The second derivative of a function gives us insight into the curvature of the function, which is essentially how "bendy" it is. In our exercise, after finding the first derivative \(-\tan x,\)we proceed to find the second derivative by differentiating it once more. This results in:\[\frac{d^2y}{dx^2} = -\sec^2 x\]The second derivative helps us understand how the rate of change (the first derivative) itself is changing. If the second derivative is positive, it means the function is curving upwards, like a smile. If it's negative, the function is curving downwards, like a frown.In our context, \(-\sec^2 x\)means the curve is always bending downwards, indicating it has a concave form throughout the interval.

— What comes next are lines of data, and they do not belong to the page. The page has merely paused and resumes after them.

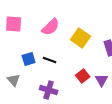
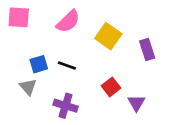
gray triangle: (14, 80) -> (28, 87), moved
purple triangle: (102, 80) -> (136, 103), moved

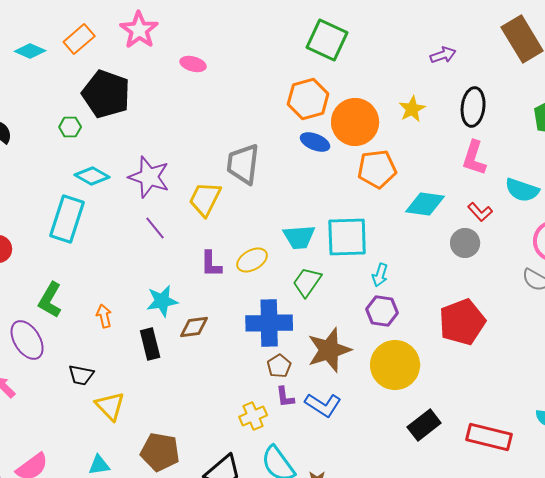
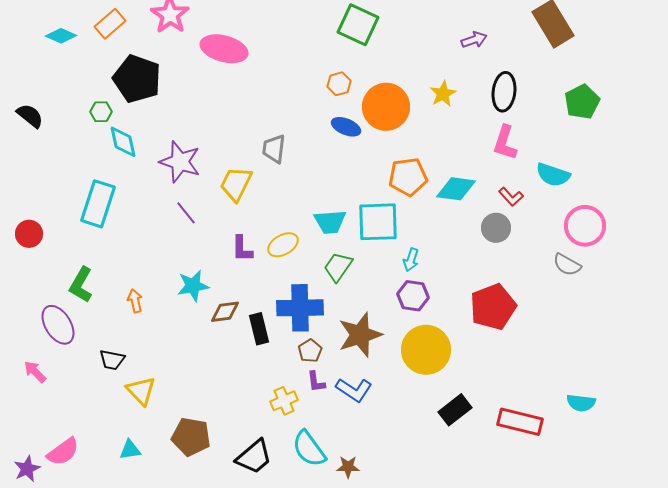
pink ellipse: (193, 64) -> (224, 49), size x1.8
orange hexagon: (308, 99) -> (339, 84), size x0.6
gray trapezoid: (243, 164) -> (274, 149), size x0.7
orange pentagon: (377, 169) -> (408, 177), moved
cyan diamond: (92, 176) -> (123, 142), moved, turned 48
black rectangle: (150, 344) -> (259, 329), moved

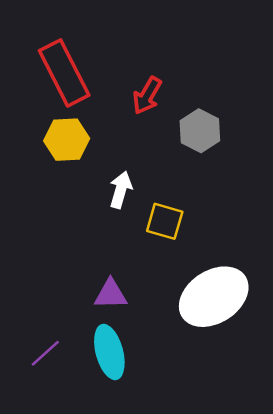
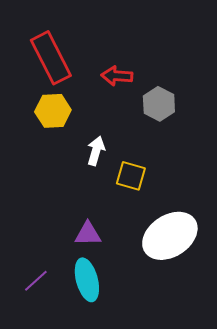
red arrow: (147, 96) -> (117, 76), turned 64

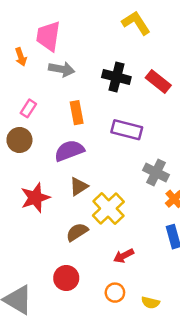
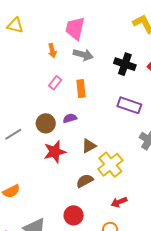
orange arrow: (21, 57) -> (52, 51), moved
orange rectangle: (77, 113) -> (81, 89), moved
brown circle: (19, 140) -> (46, 123), moved
purple semicircle: (69, 151) -> (70, 118), moved, size x0.6

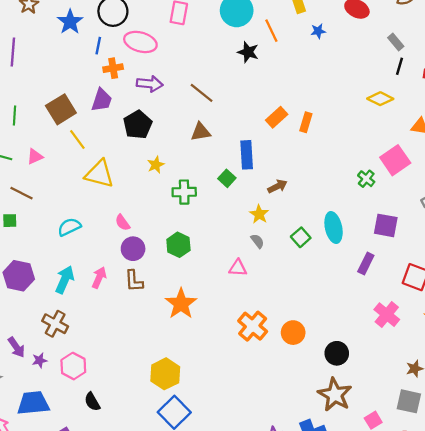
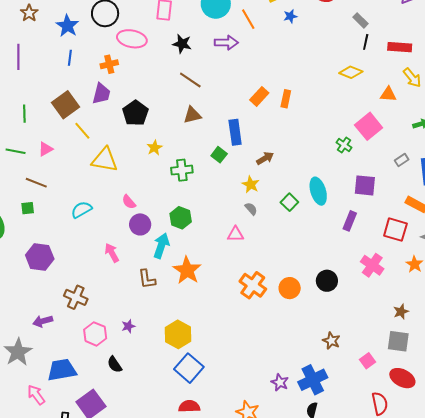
blue line: (98, 46) -> (70, 58), moved
black star: (248, 52) -> (182, 44), moved
purple arrow: (150, 84) -> (226, 43), moved
pink arrow: (99, 278) -> (112, 253), turned -48
cyan arrow: (65, 280) -> (161, 246), moved
brown L-shape: (134, 281) -> (147, 279), moved
purple arrow: (16, 347) -> (43, 321), turned 114
black circle: (337, 353) -> (327, 281), moved
purple star: (40, 360) -> (128, 326), moved
brown star: (335, 395) -> (331, 341), size x0.6

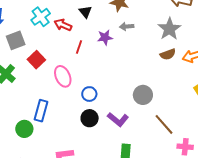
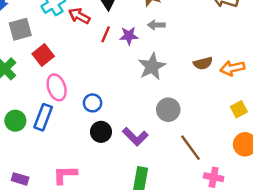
gray star: (169, 29) -> (152, 67), moved
red line: (79, 47) -> (106, 34), moved
pink ellipse: (63, 76) -> (57, 87), moved
blue circle: (89, 94) -> (93, 103), moved
green circle: (24, 129) -> (15, 121), moved

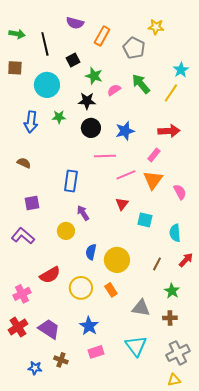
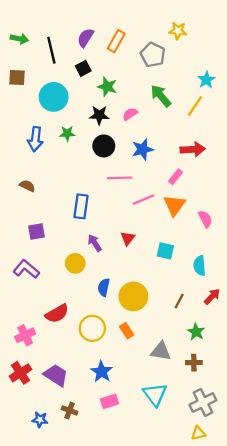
purple semicircle: (75, 23) -> (86, 38), moved, turned 108
pink semicircle: (114, 90) -> (130, 114), moved
red triangle: (122, 204) -> (128, 238), moved

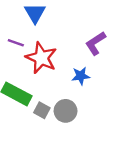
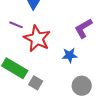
gray circle: (66, 111) -> (82, 86), moved

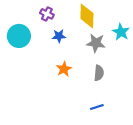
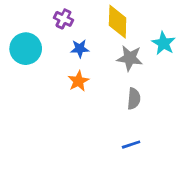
orange star: (64, 69) -> (78, 81), moved

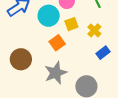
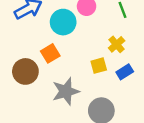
yellow square: (71, 24) -> (99, 66), moved
orange square: (57, 43) -> (50, 53), moved

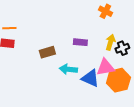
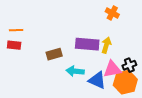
purple rectangle: (80, 42) -> (87, 44), size x1.6
yellow arrow: (110, 42) -> (106, 45), moved
black cross: (122, 48) -> (129, 65), moved

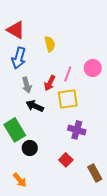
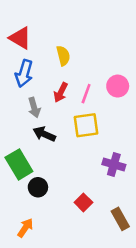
red arrow: (50, 83) -> (61, 92), moved
purple cross: (77, 130) -> (114, 164), moved
orange arrow: (20, 180) -> (25, 228), turned -105

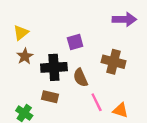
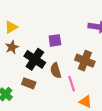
black cross: (54, 67) -> (35, 59), turned 30
pink line: (97, 102) -> (72, 84), moved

Knowing this sets the stage for applying the curvature formula to delve deeper into the behavior of the curve.

Curvature is a measure of how quickly a curve departs from being a straight line. For the curve defined by \(y = \ln \cos x\),we use the curvature formula:\[\kappa = \frac{|y''|}{(1 + (y')^2)^{3/2}}\]where \(y' = -\tan x\)and \(y'' = -\sec^2 x.\)By substituting these values, we simplify the expression:\[\kappa = \frac{|\sec^2 x|}{(1 + \tan^2 x)^{3/2}}\]Recognizing that \(1 + \tan^2 x = \sec^2 x,\)we further simplify to:\[\kappa = \frac{1}{\sec^3 x} = \cos^3 x\]within the range of \(-\pi/2 < x < \pi/2.\)Finally, we find where the curvature reaches its maximum by investigating the critical points through differentiation. In this exercise, the maximum occurs at \(x = 0,\)where the curve is perfectly flat and \(\kappa = 1,\)indicating maximum curvature directly at this point. Using curvature analysis, we find that our curve is most curved at this specific point.